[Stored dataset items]
* * * *

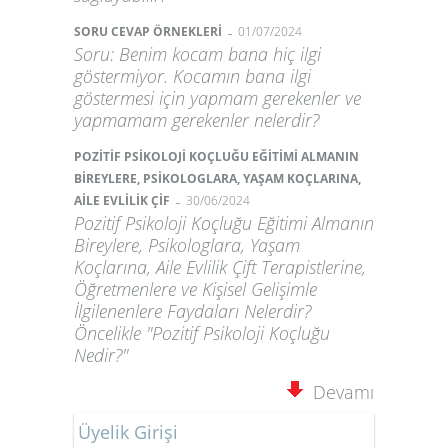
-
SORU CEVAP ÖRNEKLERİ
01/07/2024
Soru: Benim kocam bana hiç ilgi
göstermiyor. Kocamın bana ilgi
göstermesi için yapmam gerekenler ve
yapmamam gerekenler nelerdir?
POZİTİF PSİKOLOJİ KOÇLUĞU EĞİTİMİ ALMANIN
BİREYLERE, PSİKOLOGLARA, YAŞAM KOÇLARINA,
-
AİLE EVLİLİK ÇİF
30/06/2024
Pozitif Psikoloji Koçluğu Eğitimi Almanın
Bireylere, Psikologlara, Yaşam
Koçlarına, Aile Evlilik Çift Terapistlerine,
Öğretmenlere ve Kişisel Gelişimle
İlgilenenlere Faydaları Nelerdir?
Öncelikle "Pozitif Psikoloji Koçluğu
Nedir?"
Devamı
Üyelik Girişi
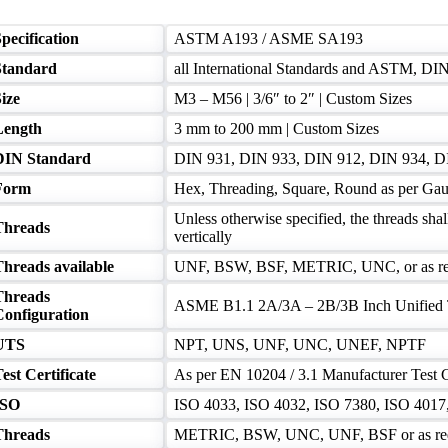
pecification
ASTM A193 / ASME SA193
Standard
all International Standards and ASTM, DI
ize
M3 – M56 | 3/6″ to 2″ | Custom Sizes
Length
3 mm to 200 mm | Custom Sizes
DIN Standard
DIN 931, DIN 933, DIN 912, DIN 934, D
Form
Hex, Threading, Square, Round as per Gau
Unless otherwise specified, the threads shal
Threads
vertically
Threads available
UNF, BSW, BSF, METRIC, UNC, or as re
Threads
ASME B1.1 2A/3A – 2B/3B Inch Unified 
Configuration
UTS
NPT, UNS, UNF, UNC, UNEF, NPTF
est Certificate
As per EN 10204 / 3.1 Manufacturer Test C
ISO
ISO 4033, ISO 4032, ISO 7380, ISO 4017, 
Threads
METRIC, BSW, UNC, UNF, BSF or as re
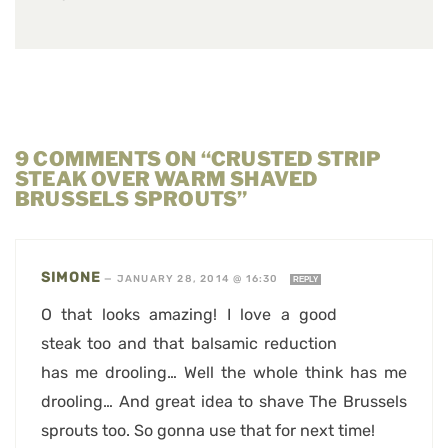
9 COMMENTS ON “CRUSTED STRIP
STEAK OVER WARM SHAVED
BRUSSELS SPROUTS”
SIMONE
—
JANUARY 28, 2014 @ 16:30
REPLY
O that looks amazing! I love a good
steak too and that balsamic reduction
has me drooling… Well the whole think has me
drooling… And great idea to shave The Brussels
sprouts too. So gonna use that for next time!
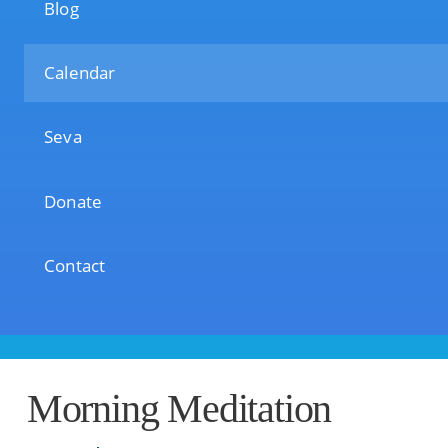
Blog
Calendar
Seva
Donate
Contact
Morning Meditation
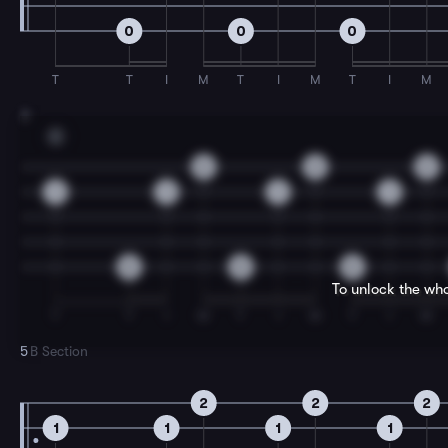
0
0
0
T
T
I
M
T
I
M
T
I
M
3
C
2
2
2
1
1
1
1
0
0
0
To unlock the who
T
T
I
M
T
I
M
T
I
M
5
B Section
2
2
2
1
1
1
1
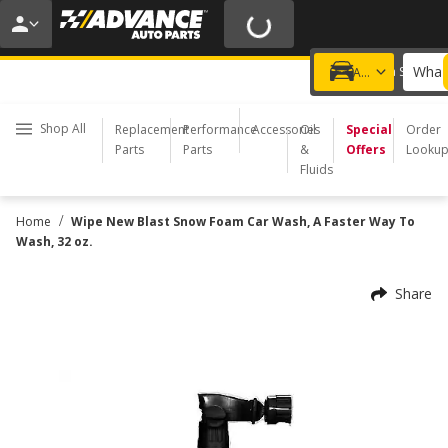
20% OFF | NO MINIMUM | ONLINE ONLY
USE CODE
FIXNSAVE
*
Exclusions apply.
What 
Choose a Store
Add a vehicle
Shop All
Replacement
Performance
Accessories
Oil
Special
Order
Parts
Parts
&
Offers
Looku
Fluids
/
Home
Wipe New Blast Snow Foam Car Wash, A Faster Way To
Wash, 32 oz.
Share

* * * *

▶ _Brief_
Among the records, find each line where the word "Sizes" occurs, and copy it.

▶ _Your solution_
M3 – M56 | 3/6″ to 2″ | Custom Sizes
3 mm to 200 mm | Custom Sizes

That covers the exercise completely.